Episode One: Sprawlanta
Dr. Howard Frumkin is Special Assistant to the Director for Climate Change and Health at the Centers for Disease Control & Prevention in Atlanta, Georgia. The following interview is an excerpt from our conversation with Dr. Frumkin during production for Episode #1 of American Makeover.
AM: How does community design impact different age groups - the young, the elderly, etc.?
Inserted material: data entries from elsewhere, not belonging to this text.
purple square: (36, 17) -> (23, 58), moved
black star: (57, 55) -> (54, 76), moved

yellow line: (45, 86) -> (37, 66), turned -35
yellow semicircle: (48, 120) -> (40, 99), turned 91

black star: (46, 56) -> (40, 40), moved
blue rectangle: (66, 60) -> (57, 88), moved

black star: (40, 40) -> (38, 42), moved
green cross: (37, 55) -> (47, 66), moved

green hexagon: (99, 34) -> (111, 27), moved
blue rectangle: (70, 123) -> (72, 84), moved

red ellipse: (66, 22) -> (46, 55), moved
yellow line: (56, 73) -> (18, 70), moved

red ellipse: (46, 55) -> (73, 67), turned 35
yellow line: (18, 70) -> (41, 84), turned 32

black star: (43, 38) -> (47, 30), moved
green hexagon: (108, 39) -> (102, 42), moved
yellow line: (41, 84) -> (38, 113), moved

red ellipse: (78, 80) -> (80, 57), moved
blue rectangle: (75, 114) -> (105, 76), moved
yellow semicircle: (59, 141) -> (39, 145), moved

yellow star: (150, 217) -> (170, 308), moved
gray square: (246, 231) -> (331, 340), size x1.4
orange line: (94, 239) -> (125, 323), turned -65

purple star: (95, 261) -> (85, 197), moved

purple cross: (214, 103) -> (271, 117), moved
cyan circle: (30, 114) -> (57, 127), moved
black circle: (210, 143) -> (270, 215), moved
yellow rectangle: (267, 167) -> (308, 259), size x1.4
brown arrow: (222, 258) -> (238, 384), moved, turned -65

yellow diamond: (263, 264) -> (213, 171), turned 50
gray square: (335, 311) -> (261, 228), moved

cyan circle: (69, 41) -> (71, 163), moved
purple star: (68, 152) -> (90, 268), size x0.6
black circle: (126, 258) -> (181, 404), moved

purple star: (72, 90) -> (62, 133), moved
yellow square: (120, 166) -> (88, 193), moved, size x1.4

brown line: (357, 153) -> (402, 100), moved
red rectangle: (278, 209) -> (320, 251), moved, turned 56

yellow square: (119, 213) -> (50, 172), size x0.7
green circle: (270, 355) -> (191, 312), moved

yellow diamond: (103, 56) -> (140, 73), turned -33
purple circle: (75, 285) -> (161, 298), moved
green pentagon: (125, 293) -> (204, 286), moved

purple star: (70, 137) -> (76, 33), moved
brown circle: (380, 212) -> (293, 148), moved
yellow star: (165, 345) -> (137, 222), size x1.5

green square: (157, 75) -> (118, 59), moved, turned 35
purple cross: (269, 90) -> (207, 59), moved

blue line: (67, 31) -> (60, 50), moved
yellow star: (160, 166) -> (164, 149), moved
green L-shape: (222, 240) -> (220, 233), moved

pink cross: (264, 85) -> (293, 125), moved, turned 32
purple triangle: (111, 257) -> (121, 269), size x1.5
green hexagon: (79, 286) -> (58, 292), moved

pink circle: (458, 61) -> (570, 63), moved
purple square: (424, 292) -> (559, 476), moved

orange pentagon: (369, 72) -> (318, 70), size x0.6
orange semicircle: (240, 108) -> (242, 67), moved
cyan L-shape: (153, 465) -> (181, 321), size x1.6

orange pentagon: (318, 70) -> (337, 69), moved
FRUMKIN: One of the special things about community design is that not all of us are equally susceptible to the risks that we are looking to control and not all of us will benefit equally from the advantages that flow from community design; but across the lifespan almost all of us can benefit from good community design. Let’s look at the different groups and how they might respond to healthy community design. Children need the opportunity to be active and independent and safe. Good pedestrian infrastructure, good sidewalks and bicycle trails that are separated from traffic and that are easily navigated are an important asset for children. At the other end of the lifespan, are the elderly. Many elderly people can't drive or shouldn't drive and that means that they will benefit from destinations that are close to where they live and from good pedestrian infrastructure that will help them get from home to the doctor's office or to the library or to the church. People with disabilities may not be able to drive and certainly benefit from good well-markedl, safe pedestrian infrastructure. People who are poor and can't afford to buy cars need to rely on transit and need to rely on pedestrian infrastructure. Putting those attributes in place is an act of social justice because it helps people who are poor to be able to get where they need to go, find economic opportunities, seek healthcare and do the other things they need to do. So for all of these subpopulations in our society and more health community design offers very important benefits.